St. Joseph, Mo. – The Missouri Department of Conservation (MDC) has named Bryan Gragg as the new regional administrator to lead regional operations in the Northwest Region, including delivering on strategic priorities and performance measures for the region.
Gragg will also oversee regional public resource management, private land, community conservation, regional planning, recreations use, infrastructure maintenance and repair, and regional business operations and compliance. The regional administrator also coordinates with other MDC branches, including protection, science, education, and communications.
“I’m looking forward to helping MDC improve as an agency and providing services to Missouri citizens,” Gragg said. “I really like the Northwest Region because of the diversity and all the hunting and fishing opportunities.

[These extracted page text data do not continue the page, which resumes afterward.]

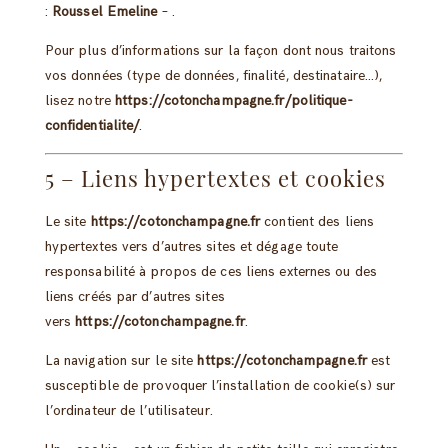
:
Roussel Emeline
– .
Pour plus d’informations sur la façon dont nous traitons
vos données (type de données, finalité, destinataire…),
lisez notre
https://cotonchampagne.fr/politique-
confidentialite/
.
5 – Liens hypertextes et cookies
Le site
https://cotonchampagne.fr
contient des liens
hypertextes vers d’autres sites et dégage toute
responsabilité à propos de ces liens externes ou des
liens créés par d’autres sites
vers
https://cotonchampagne.fr
.
La navigation sur le site
https://cotonchampagne.fr
est
susceptible de provoquer l’installation de cookie(s) sur
l’ordinateur de l’utilisateur.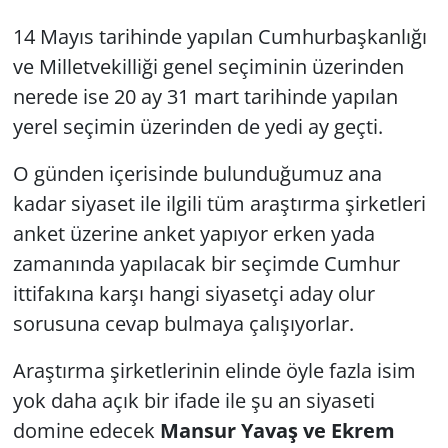
14 Mayıs tarihinde yapılan Cumhurbaşkanlığı
ve Milletvekilliği genel seçiminin üzerinden
nerede ise 20 ay 31 mart tarihinde yapılan
yerel seçimin üzerinden de yedi ay geçti.
O günden içerisinde bulunduğumuz ana
kadar siyaset ile ilgili tüm araştırma şirketleri
anket üzerine anket yapıyor erken yada
zamanında yapılacak bir seçimde Cumhur
ittifakına karşı hangi siyasetçi aday olur
sorusuna cevap bulmaya çalışıyorlar.
Araştırma şirketlerinin elinde öyle fazla isim
yok daha açık bir ifade ile şu an siyaseti
domine edecek
Mansur Yavaş ve Ekrem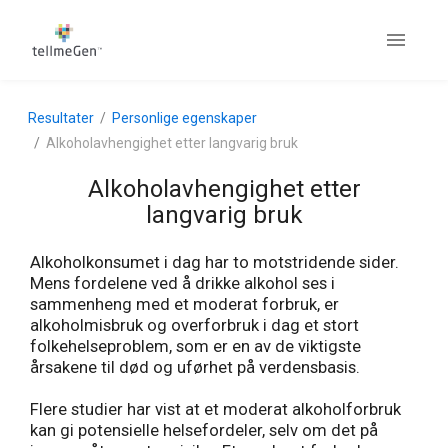
Resultater
Personlige egenskaper
Alkoholavhengighet etter langvarig bruk
Alkoholavhengighet etter
langvarig bruk
Alkoholkonsumet i dag har to motstridende sider.
Mens fordelene ved å drikke alkohol ses i
sammenheng med et moderat forbruk, er
alkoholmisbruk og overforbruk i dag et stort
folkehelseproblem, som er en av de viktigste
årsakene til død og uførhet på verdensbasis.
Flere studier har vist at et moderat alkoholforbruk
kan gi potensielle helsefordeler, selv om det på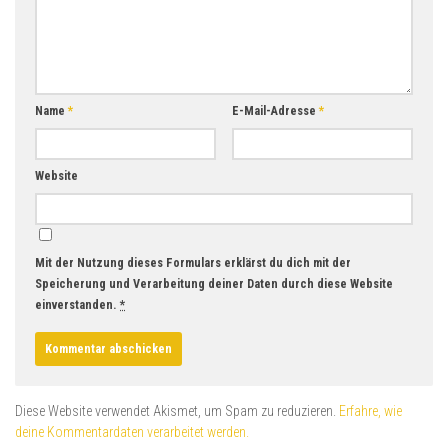
Name
*
E-Mail-Adresse
*
Website
Mit der Nutzung dieses Formulars erklärst du dich mit der
Speicherung und Verarbeitung deiner Daten durch diese Website
einverstanden.
*
Diese Website verwendet Akismet, um Spam zu reduzieren.
Erfahre, wie
deine Kommentardaten verarbeitet werden.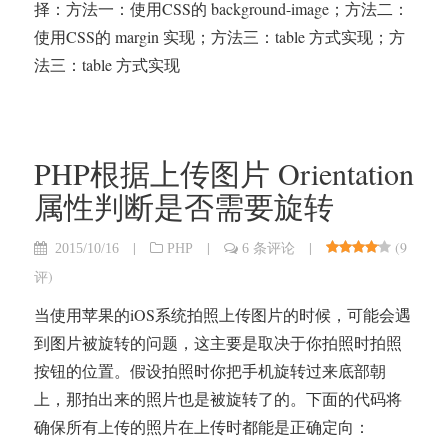
择：方法一：使用CSS的 background-image；方法二：
使用CSS的 margin 实现；方法三：table 方式实现；方
法三：table 方式实现
PHP根据上传图片 Orientation
属性判断是否需要旋转
|
|
|
(
9
2015/10/16
PHP
6 条评论
评
)
当使用苹果的iOS系统拍照上传图片的时候，可能会遇
到图片被旋转的问题，这主要是取决于你拍照时拍照
按钮的位置。假设拍照时你把手机旋转过来底部朝
上，那拍出来的照片也是被旋转了的。下面的代码将
确保所有上传的照片在上传时都能是正确定向：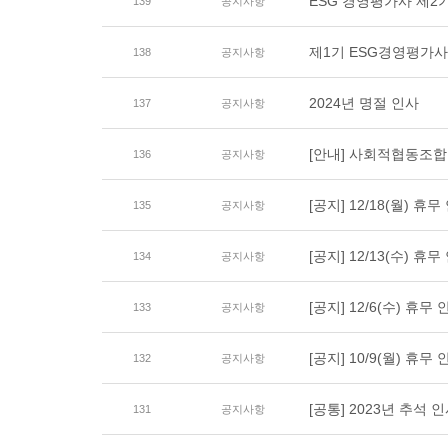
ESG 경영평가사 제2
139
공지사항
제1기 ESG경영평가
138
공지사항
2024년 명절 인사
137
공지사항
[안내] 사회적협동조합
136
공지사항
[공지] 12/18(월) 휴무
135
공지사항
[공지] 12/13(수) 휴무
134
공지사항
[공지] 12/6(수) 휴무 
133
공지사항
[공지] 10/9(월) 휴무 
132
공지사항
[공통] 2023년 추석 
131
공지사항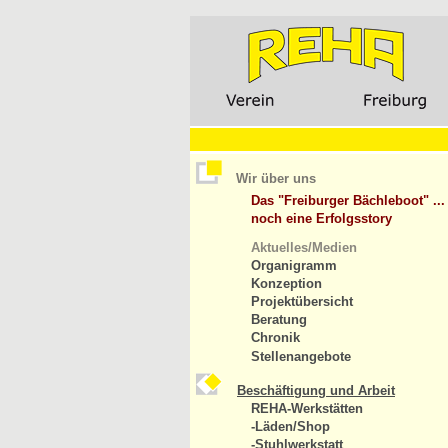
Wir über uns
Das "Freiburger Bächleboot" ...
noch eine Erfolgsstory
Aktuelles/Medien
Organigramm
Konzeption
Projektübersicht
Beratung
Chronik
Stellenangebote
Beschäftigung und Arbeit
REHA-Werkstätten
-Läden/Shop
-Stuhlwerkstatt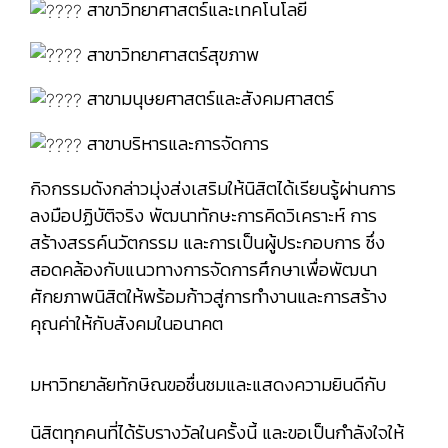
สาขาวิทยาศาสตร์และเทคโนโลยี
สาขาวิทยาศาสตร์สุขภาพ
สาขามนุษยศาสตร์และสังคมศาสตร์
สาขาบริหารและการจัดการ
กิจกรรมดังกล่าวมุ่งส่งเสริมให้นิสิตได้เรียนรู้ผ่านการ
ลงมือปฏิบัติจริง พัฒนาทักษะการคิดวิเคราะห์ การ
สร้างสรรค์นวัตกรรม และการเป็นผู้ประกอบการ ซึ่ง
สอดคล้องกับแนวทางการจัดการศึกษาเพื่อพัฒนา
ศักยภาพนิสิตให้พร้อมก้าวสู่การทำงานและการสร้าง
คุณค่าให้กับสังคมในอนาคต
มหาวิทยาลัยทักษิณขอชื่นชมและแสดงความยินดีกับ
นิสิตทุกคนที่ได้รับรางวัลในครั้งนี้ และขอเป็นกำลังใจให้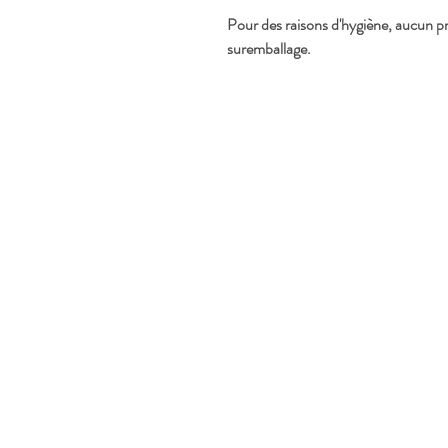
Pour des raisons d'hygiène, aucun pro
suremballage.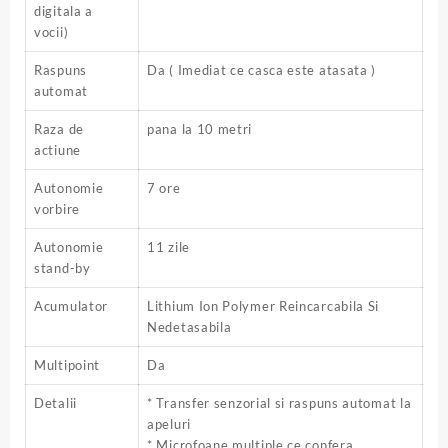
digitala a
vocii)
Raspuns
Da ( Imediat ce casca este atasata )
automat
Raza de
pana la 10 metri
actiune
Autonomie
7 ore
vorbire
Autonomie
11 zile
stand-by
Acumulator
Lithium Ion Polymer Reincarcabila Si
Nedetasabila
Multipoint
Da
Detalii
* Transfer senzorial si raspuns automat la
apeluri
* Microfoane multiple ce confera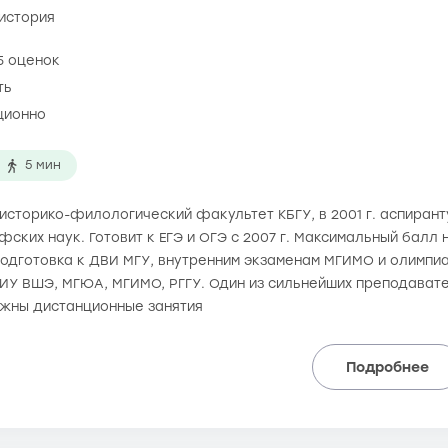
 история
5 оценок
ть
ционно
5 мин
а историко-филологический факультет КБГУ, в 2001 г. аспиран
ких наук. Готовит к ЕГЭ и ОГЭ с 2007 г. Максимальный балл н
 Подготовка к ДВИ МГУ, внутренним экзаменам МГИМО и олимпи
НИУ ВШЭ, МГЮА, МГИМО, РГГУ. Один из сильнейших преподавате
ожны дистанционные занятия
Подробнее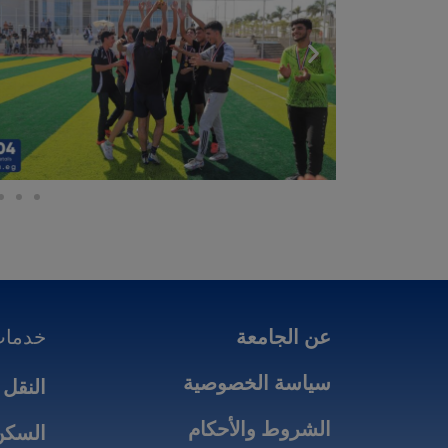
عن الجامعة
خدمات
سياسة الخصوصية
النقل 
الشروط والأحكام
السكن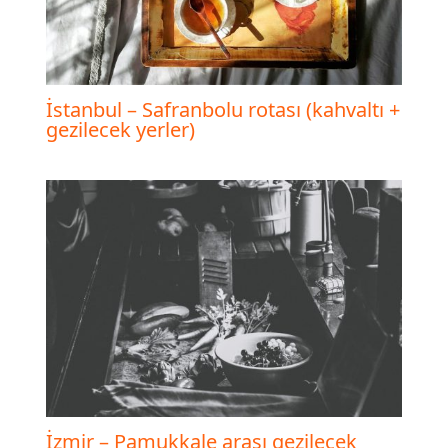
İstanbul – Safranbolu rotası (kahvaltı +
gezilecek yerler)
İzmir – Pamukkale arası gezilecek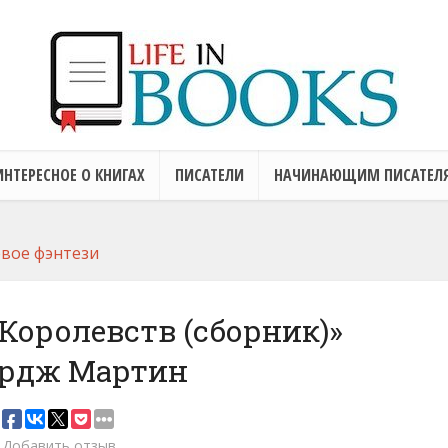
ИНТЕРЕСНОЕ О КНИГАХ
ПИСАТЕЛИ
НАЧИНАЮЩИМ ПИСАТЕЛ
вое фэнтези
Королевств (сборник)»
рдж Мартин
Добавить отзыв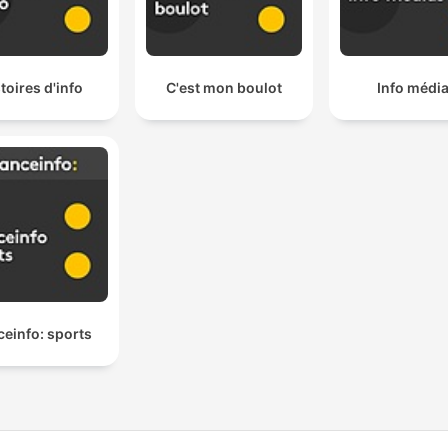
toires d'info
C'est mon boulot
Info médi
ceinfo: sports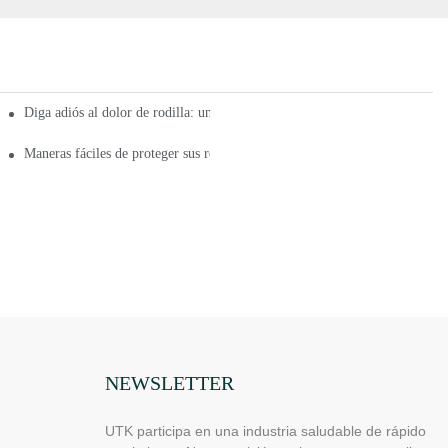
sión en los glúteos y las molestias ciáticas.
Diga adiós al dolor de rodilla: un plan de tratamiento eficaz para las lesion
ano para personas mayores
Maneras fáciles de proteger sus rodillas del dolor de la osteoartritis
NEWSLETTER
UTK participa en una industria saludable de rápido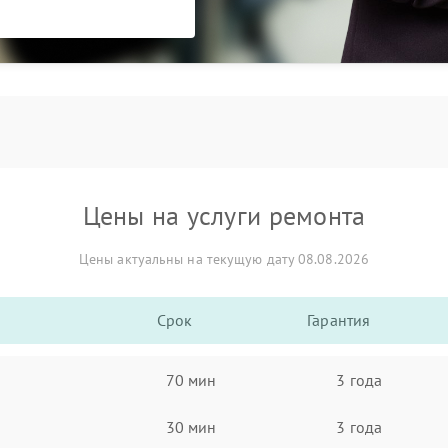
Цены на услуги ремонта
Цены актуальны на текущую дату 08.08.2026
Срок
Гарантия
70 мин
3 года
30 мин
3 года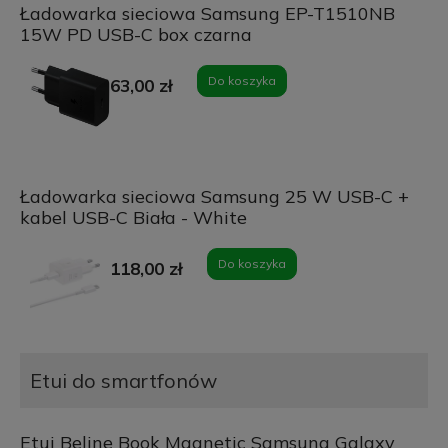
Ładowarka sieciowa Samsung EP-T1510NB
15W PD USB-C box czarna
Do koszyka
63,00 zł
Ładowarka sieciowa Samsung 25 W USB-C +
kabel USB-C Biała - White
Do koszyka
118,00 zł
Etui do smartfonów
Etui Beline Book Magnetic Samsung Galaxy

We have everything from the Missouri River and loess hills to the bottomlands and the uplands. We also have a lot of diversity in our communities and towns, such as St. Joseph, college towns, and small towns.”
A native of Cass County in western Missouri, Gragg earned a bachelor of science degree in forest management from the University of Missouri at Columbia. He has worked as a forester in Florida, Arizona, and Missouri. His MDC career began 20 years ago as a resource forester based in West Plains. He has served for 12 years as the northwest regional forestry supervisor. Gragg resides in Savannah. His hobbies including hunting, fishing, racing triathlon, mountain biking, and horseback riding.
“These regional changes are part of the Department’s larger organizational roadmap for the future to build on the success we’ve had over the last 80 years in delivering on our conservation priorities and serving the citizens of Missouri,” says MDC Director Sara Parker Pauley. “We also need to be able to adapt as quickly as the world is changing around us, including successfully tackling increasing natural-resource challenges and a decreasing connection to nature by people of all ages.”
MDC has eight regions across the state and each region will be led by a regional administrator. All eight regional administrators report directly the assistant deputy of resource management in Jefferson City to ensure regional operations also remain coordinated at the statewide level. Regional administrators will transition into their new role in December with the final organizational roadmap completed by July 1, 2020.